My company cut a lot of grass, hundreds of hectares on a ten day cycle. As you say mostly we didn't collect it but in some areas collection was required which meant that we had large quantities of grass clippings to dispose of. Originally we brought it back to the yard and used a soil shredder to mix it (unrotted) and other composted organic material with clay soils. This gave us a ready supply of reasonably decent soil (capable of meeting the standard for top soil) for all kinds of jobs.

That became more complicated with the introduction of waste transfer regulations, because even though the clippings were not waste to us (they were part of a process to produce usable top soil) we couldn't get agreement that they could be classified as anything other than waste requiring disposal in a licenced, bunded tip. (Bunded to prevent any liquid escaping.) Then it became illegal to compost commercially (of course we weren't composting but that argument wasn't accepted) unless you had a licence for that.

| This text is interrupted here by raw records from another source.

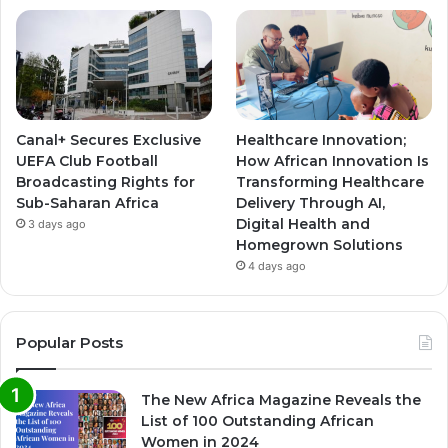
Canal+ Secures Exclusive
Healthcare Innovation;
UEFA Club Football
How African Innovation Is
Broadcasting Rights for
Transforming Healthcare
Sub-Saharan Africa
Delivery Through AI,
Digital Health and
3 days ago
Homegrown Solutions
4 days ago
Popular Posts
The New Africa Magazine Reveals the
List of 100 Outstanding African
Women in 2024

Getting a licence was an expensive business and would depend largely on the location and nature of your site. Given those difficulties we stopped cutting grass if collection was required.

Who'd have thought something as basic as cutting grass would become so difficult? I'm willing to bet that a little relaxation in the interpretation of the regulations would have solved the problem.

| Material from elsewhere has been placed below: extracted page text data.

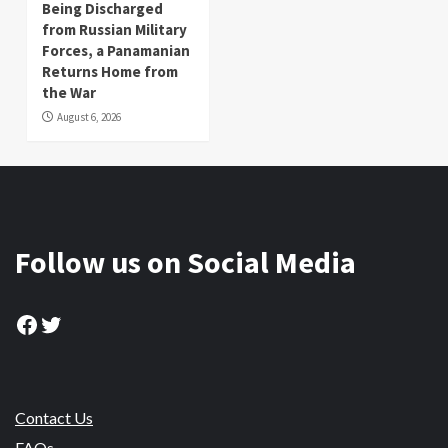
Being Discharged
from Russian Military
Forces, a Panamanian
Returns Home from
the War
August 6, 2026
Follow us on Social Media
Facebook
Twitter
Contact Us
FAQs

For instance golf courses can process their grass clippings. The differences between what they physically do and what we physically did are virtually nil. What matters is that in our case the clippings were classified as waste arising in the course of our work and that we had to transport them to our site meaning we needed a waste transfer licence. 

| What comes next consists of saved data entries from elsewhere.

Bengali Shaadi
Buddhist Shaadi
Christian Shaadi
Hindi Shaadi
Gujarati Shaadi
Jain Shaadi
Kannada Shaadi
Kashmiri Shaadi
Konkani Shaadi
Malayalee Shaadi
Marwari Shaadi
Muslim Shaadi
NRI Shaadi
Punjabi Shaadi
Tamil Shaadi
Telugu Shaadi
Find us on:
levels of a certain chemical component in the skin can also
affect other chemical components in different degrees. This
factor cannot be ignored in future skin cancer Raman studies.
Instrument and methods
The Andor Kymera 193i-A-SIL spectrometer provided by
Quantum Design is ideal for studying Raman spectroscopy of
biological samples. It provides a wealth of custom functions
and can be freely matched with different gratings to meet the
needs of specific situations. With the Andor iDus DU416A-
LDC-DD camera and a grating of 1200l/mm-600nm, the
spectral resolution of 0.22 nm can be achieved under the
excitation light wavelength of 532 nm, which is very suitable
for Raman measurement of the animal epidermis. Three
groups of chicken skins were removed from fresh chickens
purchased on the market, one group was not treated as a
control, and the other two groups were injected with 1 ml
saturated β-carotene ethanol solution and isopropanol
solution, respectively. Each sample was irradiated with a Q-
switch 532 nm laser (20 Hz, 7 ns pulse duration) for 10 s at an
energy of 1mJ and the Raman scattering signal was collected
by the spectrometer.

Of course typing this I see the way round it. Ten years too late. We could have paid the clients £1 a ton for the clippings as an essential ingredient in our top soil improving process. Hindsight eh?


----------



## raynipper (Aug 4, 2008)

FRIENDS, DOES THE FOLLOWING SOUNDS ABOUT RIGHT?????

Imagine the conversation The Creator might have had with St.
Francis on the subject of lawns:

GOD: Francis, you know all about gardens and nature. What in the world is going on down there? What happened to the dandelions, violets, thistle and stuff I started eons ago? I had a perfect,no-maintenance garden plan.
Those plants grow in any type of soil, withstand drought and multiply with abandon. The nectar from the long lasting blossoms attracts butterflies, honey bees and flocks of songbirds. I expected to see a vast garden of colors by now. But all I see are these green rectangles.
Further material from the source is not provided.